Search the records for the word "Windows" and report each line that has it.

########

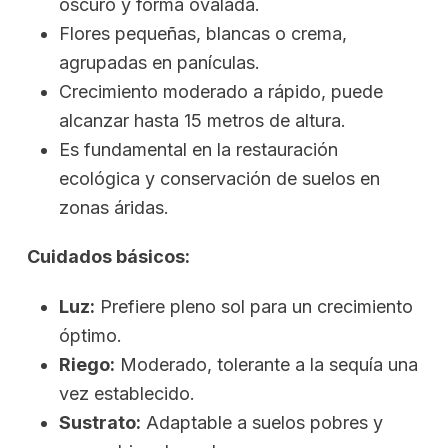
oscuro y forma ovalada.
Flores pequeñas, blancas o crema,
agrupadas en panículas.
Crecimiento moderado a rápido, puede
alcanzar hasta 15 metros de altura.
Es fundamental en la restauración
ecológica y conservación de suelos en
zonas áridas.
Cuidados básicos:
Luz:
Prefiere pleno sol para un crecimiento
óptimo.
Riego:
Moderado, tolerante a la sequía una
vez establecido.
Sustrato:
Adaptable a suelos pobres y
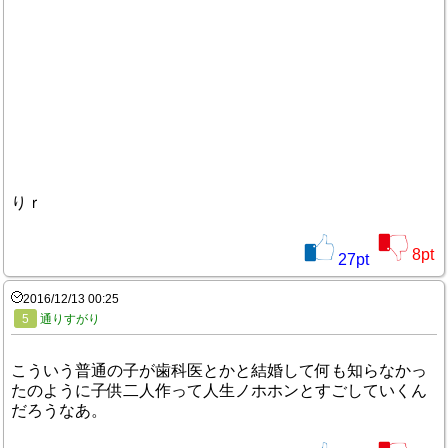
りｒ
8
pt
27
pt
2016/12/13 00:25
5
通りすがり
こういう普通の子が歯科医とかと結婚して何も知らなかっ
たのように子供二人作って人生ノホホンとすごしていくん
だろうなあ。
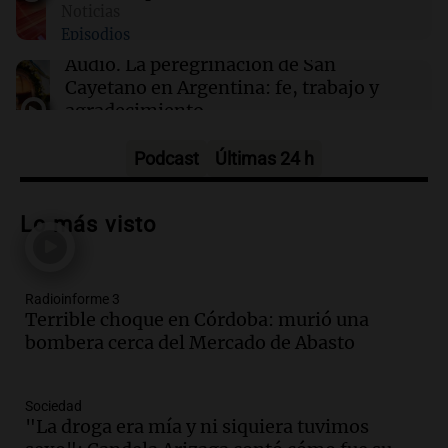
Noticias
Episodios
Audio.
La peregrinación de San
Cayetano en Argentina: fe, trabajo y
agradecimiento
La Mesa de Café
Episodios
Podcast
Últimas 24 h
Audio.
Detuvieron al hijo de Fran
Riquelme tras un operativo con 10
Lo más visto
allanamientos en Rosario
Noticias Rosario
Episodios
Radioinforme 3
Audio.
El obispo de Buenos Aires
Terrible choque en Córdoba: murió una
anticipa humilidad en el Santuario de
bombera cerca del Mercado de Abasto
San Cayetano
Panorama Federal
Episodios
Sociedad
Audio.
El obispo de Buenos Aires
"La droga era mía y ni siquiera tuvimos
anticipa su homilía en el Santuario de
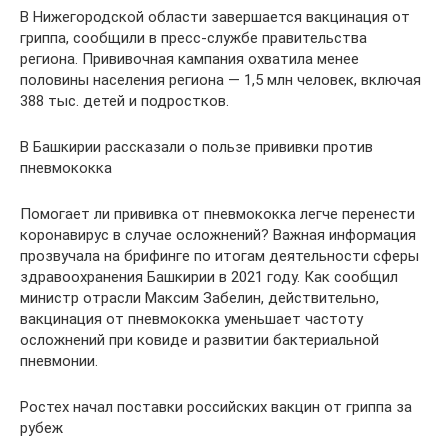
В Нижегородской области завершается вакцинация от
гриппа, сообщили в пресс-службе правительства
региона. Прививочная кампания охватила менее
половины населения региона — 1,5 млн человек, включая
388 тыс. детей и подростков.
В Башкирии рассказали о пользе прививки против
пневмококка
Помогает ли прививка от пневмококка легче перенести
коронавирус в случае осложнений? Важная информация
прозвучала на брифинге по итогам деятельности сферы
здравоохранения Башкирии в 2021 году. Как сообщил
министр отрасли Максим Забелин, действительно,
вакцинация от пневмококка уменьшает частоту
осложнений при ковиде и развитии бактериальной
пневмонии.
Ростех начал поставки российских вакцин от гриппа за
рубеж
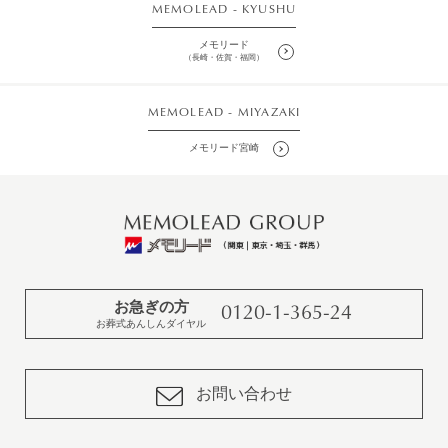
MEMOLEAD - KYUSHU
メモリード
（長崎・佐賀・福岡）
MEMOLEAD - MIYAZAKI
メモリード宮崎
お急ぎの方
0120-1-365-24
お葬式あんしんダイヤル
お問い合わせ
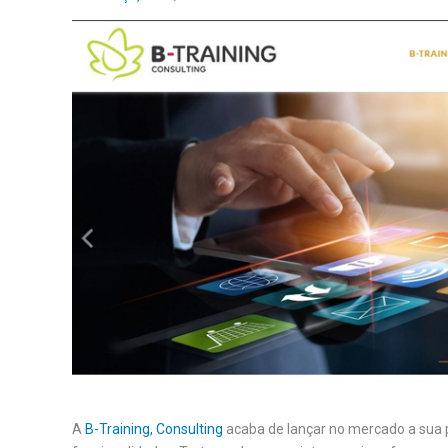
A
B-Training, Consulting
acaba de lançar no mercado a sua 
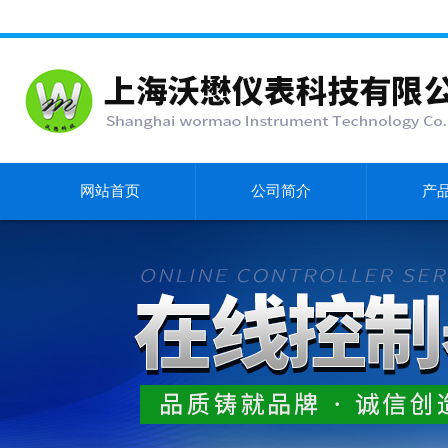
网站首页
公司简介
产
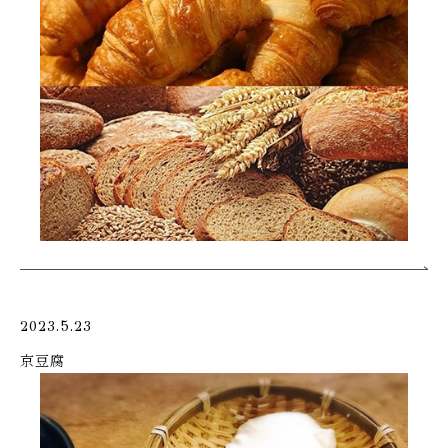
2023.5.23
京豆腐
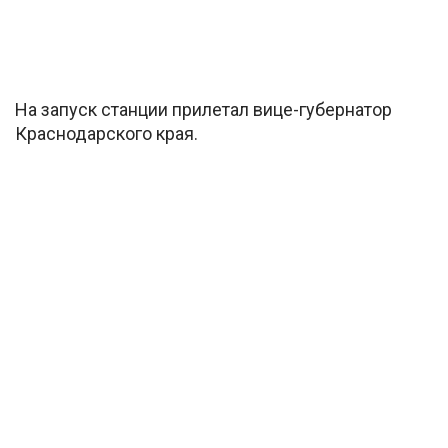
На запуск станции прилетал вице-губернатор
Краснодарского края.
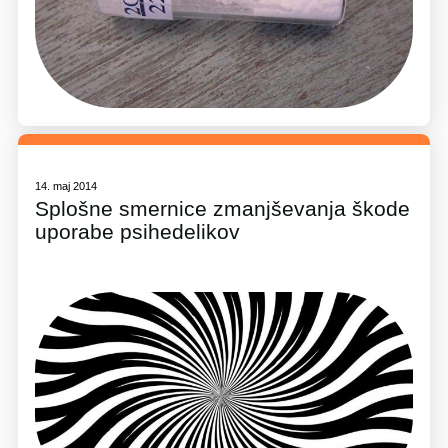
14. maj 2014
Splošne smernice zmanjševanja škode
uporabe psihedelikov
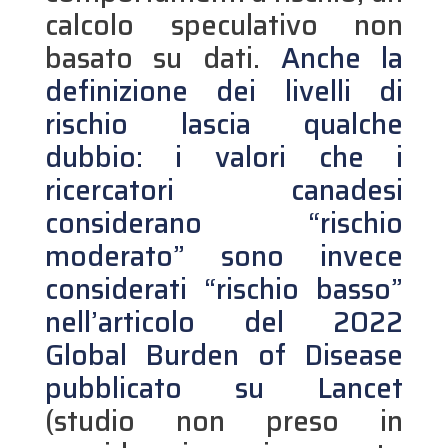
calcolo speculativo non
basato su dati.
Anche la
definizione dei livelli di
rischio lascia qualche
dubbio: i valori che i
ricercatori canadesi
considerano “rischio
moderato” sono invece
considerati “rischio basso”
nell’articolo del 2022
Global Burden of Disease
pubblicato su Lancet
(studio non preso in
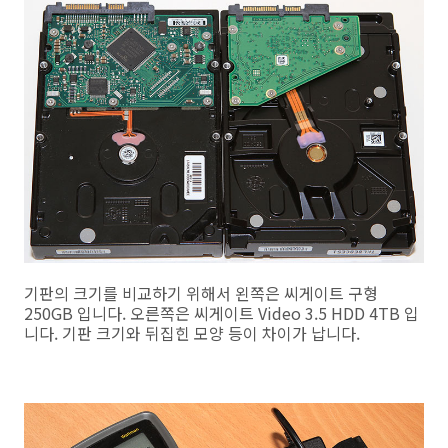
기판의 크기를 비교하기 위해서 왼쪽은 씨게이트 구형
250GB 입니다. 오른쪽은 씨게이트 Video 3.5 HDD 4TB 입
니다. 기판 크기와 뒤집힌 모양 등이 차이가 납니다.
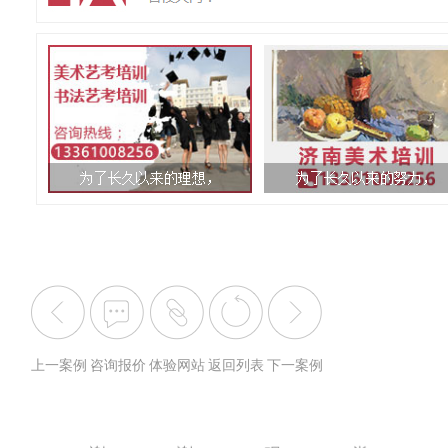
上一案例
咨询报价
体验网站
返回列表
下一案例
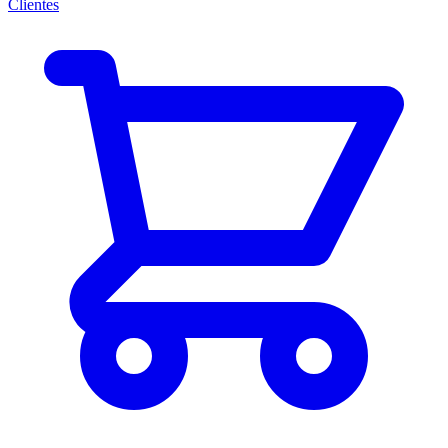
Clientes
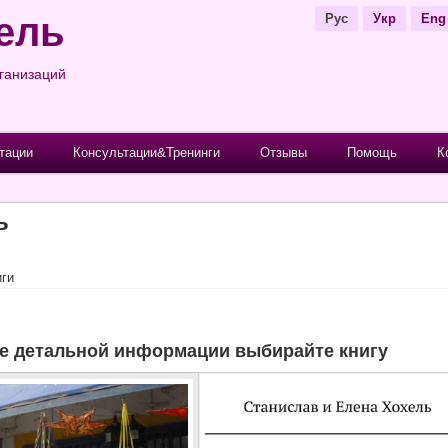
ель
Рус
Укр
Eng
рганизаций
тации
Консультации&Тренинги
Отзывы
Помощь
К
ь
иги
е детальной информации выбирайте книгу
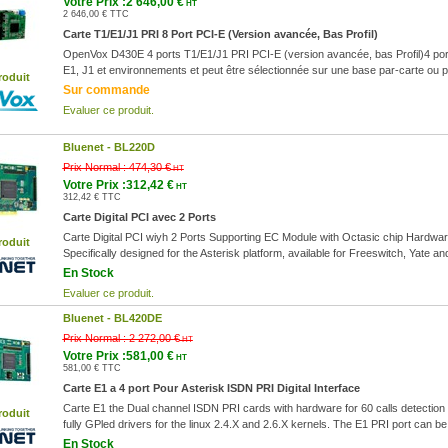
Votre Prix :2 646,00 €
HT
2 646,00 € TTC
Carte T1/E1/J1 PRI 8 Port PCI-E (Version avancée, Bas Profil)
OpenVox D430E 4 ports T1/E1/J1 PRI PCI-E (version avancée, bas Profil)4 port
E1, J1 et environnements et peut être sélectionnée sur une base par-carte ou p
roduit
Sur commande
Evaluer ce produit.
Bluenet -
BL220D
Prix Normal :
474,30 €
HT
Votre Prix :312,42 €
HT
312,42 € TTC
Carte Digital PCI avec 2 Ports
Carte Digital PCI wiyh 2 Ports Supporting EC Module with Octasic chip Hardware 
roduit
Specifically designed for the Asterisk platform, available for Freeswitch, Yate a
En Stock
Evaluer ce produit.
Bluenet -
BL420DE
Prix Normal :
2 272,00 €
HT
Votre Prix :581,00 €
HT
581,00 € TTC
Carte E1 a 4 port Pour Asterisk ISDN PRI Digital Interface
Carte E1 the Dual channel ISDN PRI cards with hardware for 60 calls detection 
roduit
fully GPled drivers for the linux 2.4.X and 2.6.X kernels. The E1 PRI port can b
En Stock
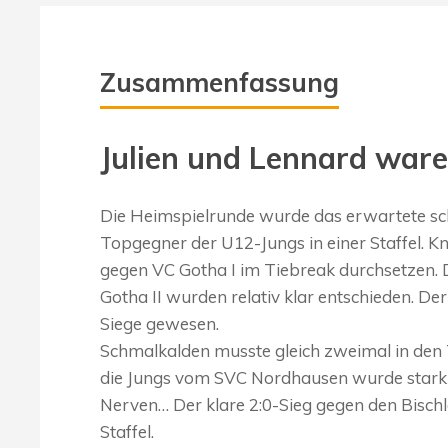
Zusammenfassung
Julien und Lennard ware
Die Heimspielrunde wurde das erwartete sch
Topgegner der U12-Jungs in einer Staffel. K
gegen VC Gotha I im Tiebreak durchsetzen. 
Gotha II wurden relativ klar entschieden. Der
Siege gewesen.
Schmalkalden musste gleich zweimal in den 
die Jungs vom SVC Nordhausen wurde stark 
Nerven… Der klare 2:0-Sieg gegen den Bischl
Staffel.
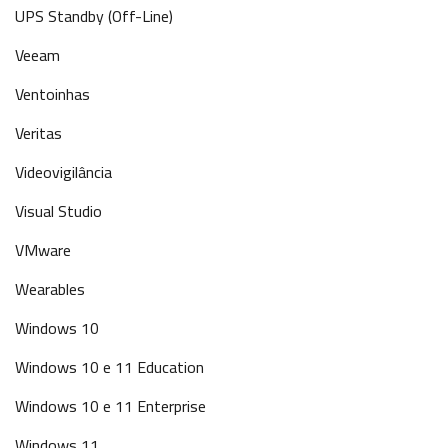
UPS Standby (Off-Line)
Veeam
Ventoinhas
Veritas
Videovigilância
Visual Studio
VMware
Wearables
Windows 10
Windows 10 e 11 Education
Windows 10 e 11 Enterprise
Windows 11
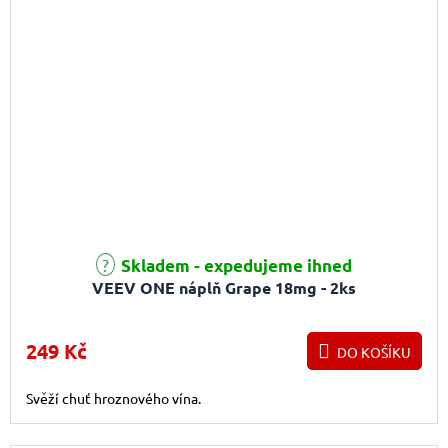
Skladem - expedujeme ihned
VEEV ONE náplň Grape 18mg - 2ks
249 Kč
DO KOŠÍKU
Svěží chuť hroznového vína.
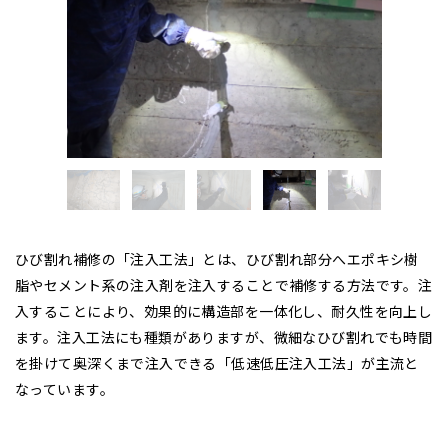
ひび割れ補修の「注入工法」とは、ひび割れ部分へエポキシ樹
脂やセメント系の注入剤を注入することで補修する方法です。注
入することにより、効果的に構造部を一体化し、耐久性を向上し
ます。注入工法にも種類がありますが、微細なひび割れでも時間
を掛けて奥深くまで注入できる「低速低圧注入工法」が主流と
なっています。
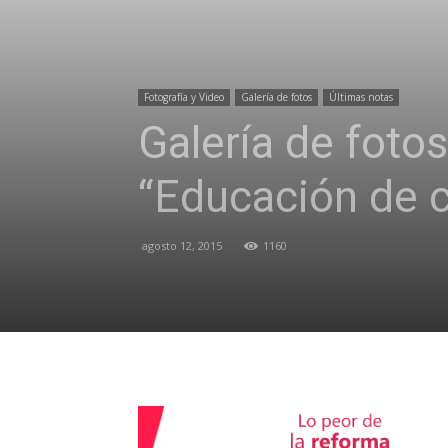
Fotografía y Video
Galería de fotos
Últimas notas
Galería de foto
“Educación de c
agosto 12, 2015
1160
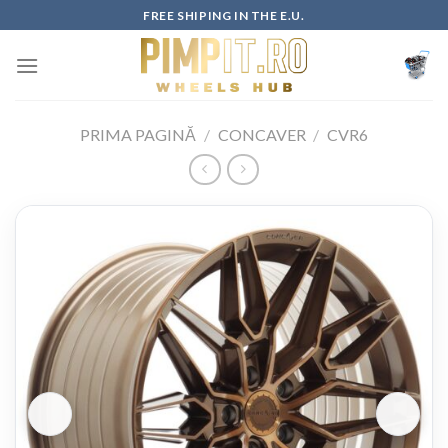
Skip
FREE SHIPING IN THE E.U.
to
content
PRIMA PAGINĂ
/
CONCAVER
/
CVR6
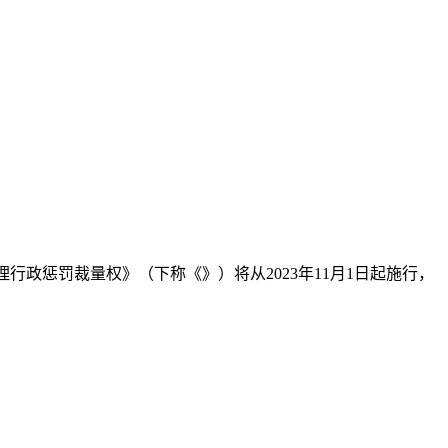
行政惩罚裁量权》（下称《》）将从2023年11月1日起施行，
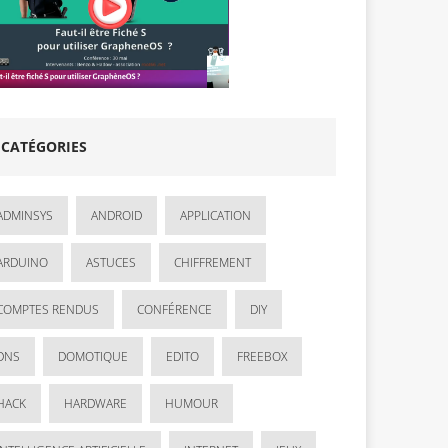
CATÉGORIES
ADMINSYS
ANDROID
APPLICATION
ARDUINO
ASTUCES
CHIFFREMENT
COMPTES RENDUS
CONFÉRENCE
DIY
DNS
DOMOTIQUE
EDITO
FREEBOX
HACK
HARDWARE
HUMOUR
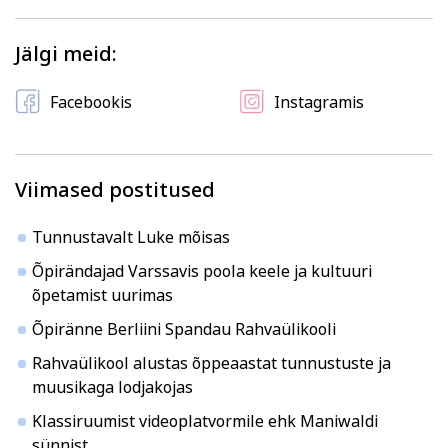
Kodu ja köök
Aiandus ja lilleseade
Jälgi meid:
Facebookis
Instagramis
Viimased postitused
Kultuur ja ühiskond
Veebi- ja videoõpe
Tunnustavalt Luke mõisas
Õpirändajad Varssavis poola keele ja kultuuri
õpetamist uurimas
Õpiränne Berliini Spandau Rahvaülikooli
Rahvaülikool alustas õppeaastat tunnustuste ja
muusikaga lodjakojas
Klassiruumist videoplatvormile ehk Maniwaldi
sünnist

########

TASK ANSWER:
Windows 10
Windows 10 e 11 Education
Windows 10 e 11 Enterprise
Windows 11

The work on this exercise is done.